In the three years following an FDA panel recommendation against approval of sanofi-aventis Group's Acomplia rimonabant to treat obesity due to severe neurological side effects, centrally acting inhibitors of

cannabinoid CB1 receptor have all but disappeared from development. Now, researchers at the NIH and Northeastern University have taken the CNS out of the equation by showing that a peripheral inhibitor of the receptor treated obesity and related metabolic disorders without eliciting neurological side effects in mice even though it could not enter the CNS.1

The NIH group is now working with Jenrin Discovery Inc., which has a number of peripheral cannabinoid CB1 receptor (CNR1) inhibitors in preclinical development. The company hopes to select a lead compound to treat diabetes or liver disease.

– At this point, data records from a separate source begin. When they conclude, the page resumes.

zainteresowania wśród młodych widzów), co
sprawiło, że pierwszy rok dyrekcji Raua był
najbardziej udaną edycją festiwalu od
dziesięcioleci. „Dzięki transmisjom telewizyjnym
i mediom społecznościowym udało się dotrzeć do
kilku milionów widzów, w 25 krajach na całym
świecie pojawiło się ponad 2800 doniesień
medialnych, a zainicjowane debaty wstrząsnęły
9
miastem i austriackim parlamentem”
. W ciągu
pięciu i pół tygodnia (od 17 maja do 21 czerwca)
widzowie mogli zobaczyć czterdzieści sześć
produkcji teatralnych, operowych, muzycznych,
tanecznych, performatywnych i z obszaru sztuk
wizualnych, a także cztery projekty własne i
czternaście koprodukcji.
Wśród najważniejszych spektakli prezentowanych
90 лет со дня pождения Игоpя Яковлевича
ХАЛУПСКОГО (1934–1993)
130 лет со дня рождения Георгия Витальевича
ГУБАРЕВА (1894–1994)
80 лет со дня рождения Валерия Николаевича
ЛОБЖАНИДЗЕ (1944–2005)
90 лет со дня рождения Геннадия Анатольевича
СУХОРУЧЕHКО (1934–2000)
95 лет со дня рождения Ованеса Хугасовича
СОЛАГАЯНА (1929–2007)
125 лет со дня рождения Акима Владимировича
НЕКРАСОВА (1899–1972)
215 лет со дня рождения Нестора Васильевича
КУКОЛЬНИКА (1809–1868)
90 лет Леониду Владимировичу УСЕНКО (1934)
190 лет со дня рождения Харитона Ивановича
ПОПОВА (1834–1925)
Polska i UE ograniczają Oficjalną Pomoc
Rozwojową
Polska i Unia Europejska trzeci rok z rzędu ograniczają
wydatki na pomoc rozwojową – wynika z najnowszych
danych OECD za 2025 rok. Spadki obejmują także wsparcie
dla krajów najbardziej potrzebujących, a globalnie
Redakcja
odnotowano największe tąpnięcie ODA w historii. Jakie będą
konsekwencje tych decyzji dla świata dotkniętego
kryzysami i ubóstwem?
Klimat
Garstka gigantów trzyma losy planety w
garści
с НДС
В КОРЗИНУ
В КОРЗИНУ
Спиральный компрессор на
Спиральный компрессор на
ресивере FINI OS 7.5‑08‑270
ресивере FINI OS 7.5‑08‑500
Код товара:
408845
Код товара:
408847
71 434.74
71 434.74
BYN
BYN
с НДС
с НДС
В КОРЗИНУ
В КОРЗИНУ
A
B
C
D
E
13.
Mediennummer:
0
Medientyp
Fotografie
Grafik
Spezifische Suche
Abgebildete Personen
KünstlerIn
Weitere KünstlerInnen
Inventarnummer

CNR1 is expressed in the brain, where it regulates appetite, and in peripheral tissues such as the liver, pancreas, skeletal muscle and fat, where it regulates lipogenesis and other metabolic processes. A number of pharma companies developed brain-permeable CNR1 inhibitors for obesity, including rimonabant and Merck & Co. Inc.'s taranabant

(MK-0364). The problem was that the efficacy of the compounds could not be separated from severe CNS side effects. As a result, all of the inhibitors had been discontinued by 2008.

But also that year, clues began to emerge that CNR1 inhibitors may not need to cross the blood brain barrier to elicit therapeutic effects. Researchers led by George Kunos showed that liver-specific knockout of Cnr1 protected obese mice from diet-induced insulin resistance, hepatic steatosis (fatty liver)...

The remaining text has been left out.